Compositional Caching for Training-free Open-vocabulary Attribute Detection

Marco Garosi1, Alessandro Conti1, Gaowen Liu2, Elisa Ricci1,3, and Massimiliano Mancini1

Abstract

Attribute detection has been confined to closed vocabularies that require costly annotation per attribute set and break down at arbitrary granularity. ComCa sidesteps training entirely: given just a list of target attributes and objects, it populates an auxiliary image cache from web-scale databases — structured by attribute-object compatibility determined via LLMs — and uses it to refine VLM predictions at inference. The result is a model-agnostic approach that competes with training-based methods without any learned parameters.

1 University of Trento
2 Cisco Research
3 Fondazione Bruno Kessler (FBK)


01 The problem / 問

Attribute detection — identifying properties such as color, texture, shape, and material — is a building block for image understanding tasks ranging from product retrieval to visual question answering.
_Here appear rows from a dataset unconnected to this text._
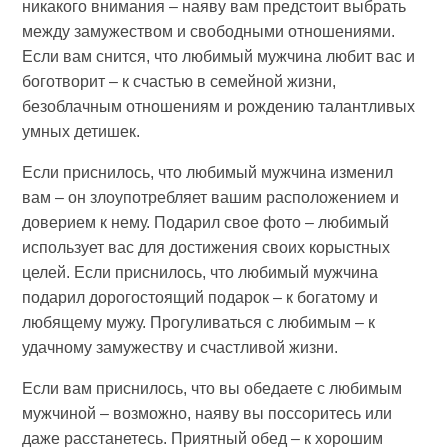
никакого внимания – наяву вам предстоит выбрать
между замужеством и свободными отношениями.
Если вам снится, что любимый мужчина любит вас и
боготворит – к счастью в семейной жизни,
безоблачным отношениям и рождению талантливых
умных детишек.
Если приснилось, что любимый мужчина изменил
вам – он злоупотребляет вашим расположением и
доверием к нему. Подарил свое фото – любимый
использует вас для достижения своих корыстных
целей. Если приснилось, что любимый мужчина
подарил дорогостоящий подарок – к богатому и
любящему мужу. Прогуливаться с любимым – к
удачному замужеству и счастливой жизни.
Если вам приснилось, что вы обедаете с любимым
мужчиной – возможно, наяву вы поссоритесь или
даже расстанетесь. Приятный обед – к хорошим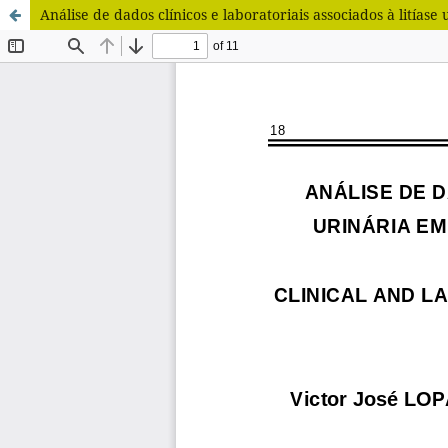
Análise de dados clínicos e laboratoriais associados à litíase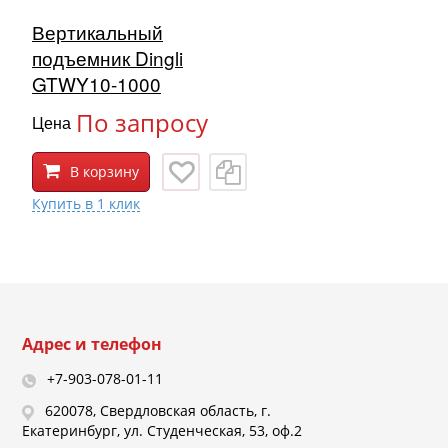
Вертикальный
подъемник Dingli
GTWY10-1000
По запросу
Цена
В корзину
Адрес и телефон
+7-903-078-01-11
620078, Свердловская область, г.
Екатеринбург, ул. Студенческая, 53, оф.2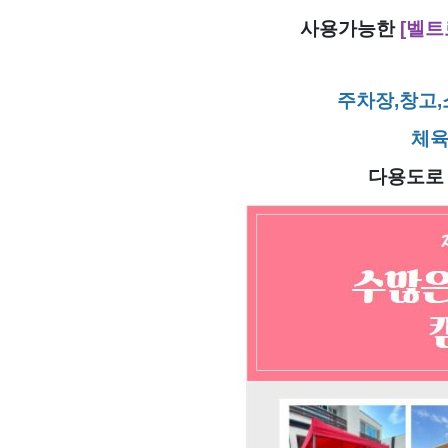
사용가능한
[벨트
주차장,창고
체육
다용도로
Existing methods treat attribute detection as a closed-vocabulary problem, requiring labelled datasets for each target attribute set and limiting scalability to unforeseen attribute types or granularities. Open-vocabulary attribute detection relaxes this constraint by allowing the attribute list to be specified at inference time, but prior approaches have struggled to match the quality of training-based methods without relying on extensive supervision.

02 The approach / 法

ComCa (Compositional Caching) is a training-free method for open-vocabulary attribute detection. Given a list of target attributes and object categories, ComCa populates an auxiliary cache by querying web-scale image databases — retrieving images likely to exhibit each attribute-object combination. Large Language Models determine attribute-object compatibility to guide this population step, ensuring the cache is compositionally structured rather than attribute-only. Cache images receive soft attribute labels that reflect this compositional grounding. At inference time, an input image is compared against the cache, and the aggregated soft labels — weighted by visual similarity — refine the zero-shot predictions of an underlying VLM. Because ComCa is model-agnostic, it is compatible with any VLM backbone. Experiments demonstrate that ComCa substantially outperforms zero-shot and cache-based baselines on standard attribute detection benchmarks, competing with recent training-based methods without any learned parameters.